Mutlu Hesapçı

Mutlu Hesapçı

DENİZ ALTINA SIĞINAN BİR GRUP İNSANIN HAYATTA KALABİLMEK İÇİN VERDİKLERİ ZORLU MÜCADELE: YAKAMOZ S-245

Hayatta kalmak için güneşten kaçan ve bir deniz altına sığınan insanların mücadelesini anlatan Yakamoz S-245 Netflix’te yayına girdi. Dizide Kıvanç Tatlıtuğ, Özge Özpirinçci, Ertan Saban, Ece Çeşmioğlu, Jerry Hoffmann, Ecem Uzun, Meriç Aral, Ersin Arıcı, Onur Ünsal, Güven Murat Akpınar ve Hakan Salınmış yer alıyor. Dizinin yönetmen koltuğunda başarılı iki isim Tolga Karaçelik ve Umut Aral oturuyor. Yayına girdiği andan itibaren ilgi çeken ve tartışmalar yaratan dizinin başarılı iki yönetmeniyle ‘Yakamoz S-245’dair konuştuk.

Herkese güneşin tadını çıkaracakları güzel bir pazar günü dileriz.

Sizi bu projede yakalayan ve çekmeye iten duygu ne oldu?

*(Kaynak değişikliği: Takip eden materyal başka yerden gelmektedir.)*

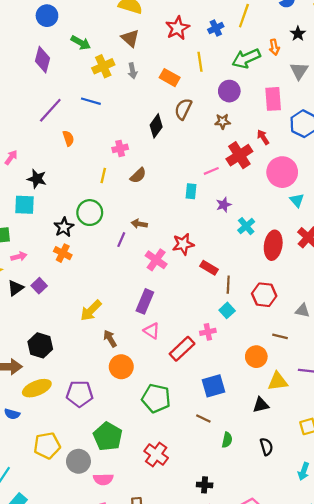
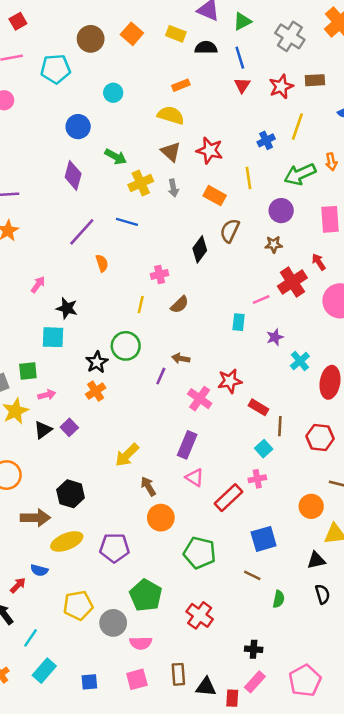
red star: (178, 28) -> (210, 150), moved, turned -30
orange cross: (63, 253) -> (96, 391), turned 30
cyan square: (227, 310) -> (264, 449), moved
black semicircle: (266, 447) -> (322, 594), moved

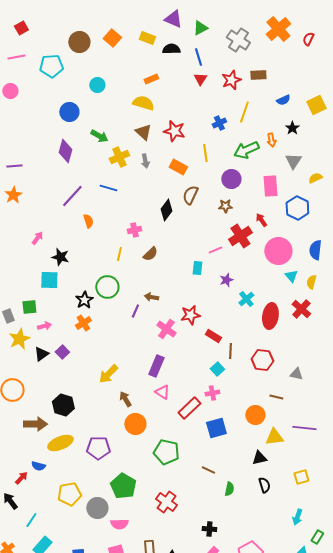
blue square: (264, 539) -> (216, 428), moved

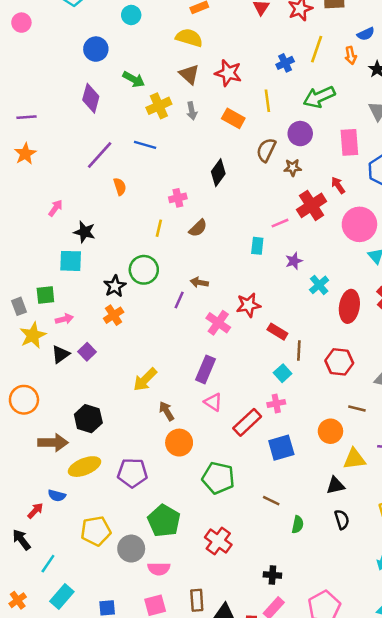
orange arrow: (271, 140) -> (351, 55), moved
brown semicircle: (190, 195) -> (266, 150), moved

Tolga Karaçelik: Bir ana akım iş yapmak ve kendi yazmadığım bir projede olmak istedim.  Özellikle de denizaltı gibi zor bir mekânda çekim yapmak beni heyecanlandırdı.

Umut Aral: Ben kariyerim boyunca hep ilklerin içinde olmaya özen gösterdim. Bu dizi de hem Türkiye hem de dünya Netflix izleyicisi için bir ilk olacak. Netflix’te ilk defa farklı ülkelere ait iki dizi aynı evreni paylaşıyor, ilk defa Netflix bir dizisine bir spinoff gerçekleştiriyor. İlk apokaliptik bilimkurgu ve tam anlamıyla uluslararası bir proje olacak. Umarım Yakamoz S-245 pek çok uluslararası yeni projeye, farklı türden işe, yeni öykülere ve anlatıcılara kapı açar.

“Harika bir oyuncu kadrosu kurduğumuzu düşünüyorum”

Oyuncu kadrosu nasıl belirlendi, sizin önerileriniz oldu mu ve ortaya çıkan ekibe baktığınız zaman nasıl bir iş çıktı?

Tolga Karaçelik: Oyuncu kadrosu benim çalışmak istediğim oyunculardı. Kıvanç Tatlıtuğ başından beri vardı projede ve daha sonra diğer oyuncular eklendi. Özellikle benim ve Umut’un, danışarak karşılıklı önerilerimiz oldu. Daha çok yönetmen ağırlıklı olarak yapımcılarla hep beraber bir araya gelip kadroyu belirledik.

Umut Aral: Hem yapımcımız Onur Güvenatam’ın önerileri, hem de benim, Tolga’nın ve cast direktörümüzün yönlendirmeleriyle harika bir oyuncu kadrosu kurduğumuzu düşünüyorum. Sürekli denizaltında neredeyse tek mekânda geçen bir proje Yakamoz S-245. Tiyatroda ‘ensemble’ adını verdiğimiz, bir arada, hep beraber oynamaktan çok keyif alan, birbirlerini hep daha iyi için zorlayan, üst düzey bir performans gösteren bir ekip oluşturduk. Bu da projeye yansıdı diye düşünüyorum.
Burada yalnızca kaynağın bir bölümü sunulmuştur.